Effective April 1, 2003, PDT may be covered if used for subfoveal occult with no classic CNV associated with AMD, or subfoveal minimally classic CNV (ie, the area of classic CNV occupies < 50% of the area of the entire lesion) associated with AMD. These two indications are considered reasonable and necessary only when the lesions are small (ie, ≤ 4 disc areas) at the time of initial treatment or within 3 months prior to initial treatment; and when they have shown evidence of progression with the 3 months before initial treatment.

PDT is not covered for the treatment of juxtafoveal CNV lesions, extrafoveal CNV lesions, or dry AMD. It is also not covered if FA was unobtainable.

Procedure notes should include the following:

  • Diagnosis supporting medical necessity and appropriate indication for use
  • Relevant diagnostic testing services within the policy guidelines (ie, FA, OCT)
  • Physician order including medication name, dosage, and signature
  • Route of administration and site of injection
  • Dosage (mg) and volume (mL)
  • Medication wastage recorded (billing of wastage with -JW modifier required)
  • Completed consent
  • Legible physician signature, either on paper chart or electronic health record

PREPARE YOUR PRACTICE

Monitoring the types of audits being conducted on retina practices is the first step to strengthening your audit armor.

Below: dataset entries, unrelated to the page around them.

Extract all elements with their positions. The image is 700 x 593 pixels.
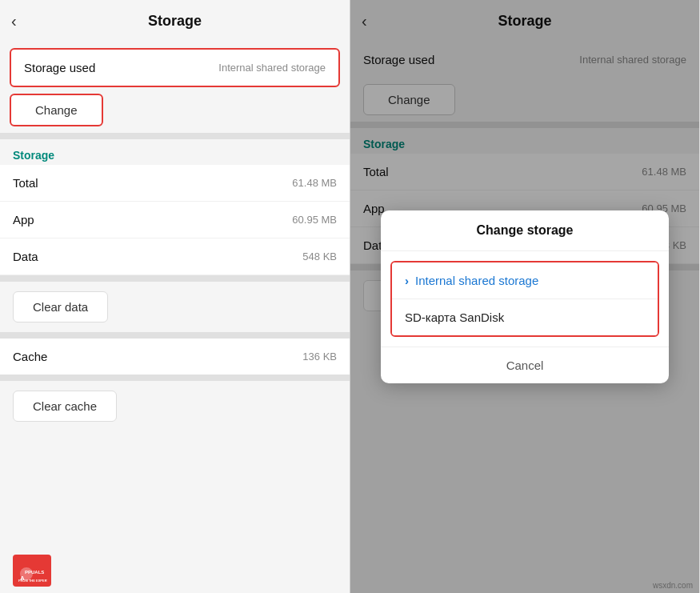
left-title: Storage (148, 13, 202, 30)
svg-text:PPUALS: PPUALS (25, 570, 44, 575)
divider-2 (0, 275, 350, 282)
modal-option-internal[interactable]: › Internal shared storage (392, 262, 658, 299)
change-storage-modal: Change storage › Internal shared storage… (381, 210, 669, 383)
left-back-button[interactable]: ‹ (11, 12, 17, 30)
watermark: A PPUALS FROM THE EXPERTS! (0, 548, 350, 593)
internal-storage-option-label: Internal shared storage (415, 274, 538, 287)
cache-label: Cache (13, 350, 47, 363)
data-label: Data (13, 250, 38, 263)
data-value: 548 KB (302, 250, 337, 262)
sdcard-option-label: SD-карта SanDisk (405, 311, 504, 324)
table-row: App 60.95 MB (0, 202, 350, 238)
clear-data-row: Clear data (0, 282, 350, 332)
change-button[interactable]: Change (10, 94, 103, 126)
svg-text:FROM THE EXPERTS!: FROM THE EXPERTS! (18, 579, 47, 583)
clear-data-button[interactable]: Clear data (13, 291, 108, 323)
storage-used-card: Storage used Internal shared storage (10, 48, 340, 87)
divider-4 (0, 375, 350, 381)
clear-cache-row: Clear cache (0, 381, 350, 431)
right-panel: ‹ Storage Storage used Internal shared s… (350, 0, 699, 593)
storage-rows-container: Total 61.48 MB App 60.95 MB Data 548 KB (0, 165, 350, 275)
table-row: Data 548 KB (0, 238, 350, 275)
modal-overlay: Change storage › Internal shared storage… (350, 0, 699, 593)
storage-used-label: Storage used (24, 61, 95, 74)
storage-section-header: Storage (0, 139, 350, 165)
divider-1 (0, 133, 350, 139)
left-header: ‹ Storage (0, 0, 350, 42)
change-button-wrapper: Change (10, 94, 340, 126)
modal-cancel-button[interactable]: Cancel (381, 347, 669, 383)
cache-row: Cache 136 KB (0, 339, 350, 375)
brand-logo: A PPUALS FROM THE EXPERTS! (13, 555, 51, 587)
modal-options-list: › Internal shared storage SD-карта SanDi… (390, 261, 659, 337)
total-value: 61.48 MB (292, 177, 337, 189)
cache-value: 136 KB (302, 351, 337, 363)
left-panel: ‹ Storage Storage used Internal shared s… (0, 0, 350, 593)
modal-title: Change storage (381, 210, 669, 251)
clear-cache-button[interactable]: Clear cache (13, 391, 117, 422)
chevron-right-icon: › (405, 274, 409, 287)
table-row: Total 61.48 MB (0, 165, 350, 202)
storage-used-value: Internal shared storage (218, 62, 326, 74)
app-value: 60.95 MB (292, 214, 337, 226)
divider-3 (0, 332, 350, 339)
modal-option-sdcard[interactable]: SD-карта SanDisk (392, 299, 658, 335)
total-label: Total (13, 176, 38, 190)
app-label: App (13, 213, 34, 226)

Visit aao.org/audits to learn about auditing trends and targeted services for your region.

A comprehensive internal review can prepare your practice for the next audit. Identify the services performed in your practice and review the relevant current local coverage determinations (LCDs) detailed at aao.org/lcds.

When you review your practice’s protocols, review the frequency limitations, documentation requirements, and diagnoses that establish medical necessity. Create an internal checklist outlining the documentation requirements, and conduct your own targeted internal chart review. Confirm that your insurance claims accurately reflect your chart documentation. Take corrective action if deficiencies are found in your documentation, and educate all physicians and staff on the results of your review.

There are many types of audits to monitor, and targeted services that may directly affect retina practices. Being prepared with accurate documentation and appropriate coding is the best way to prevent a failed audit. Periodic reviews of audit targets and internal reviews will help protect your practice and minimize the impact of the inevitable request for records.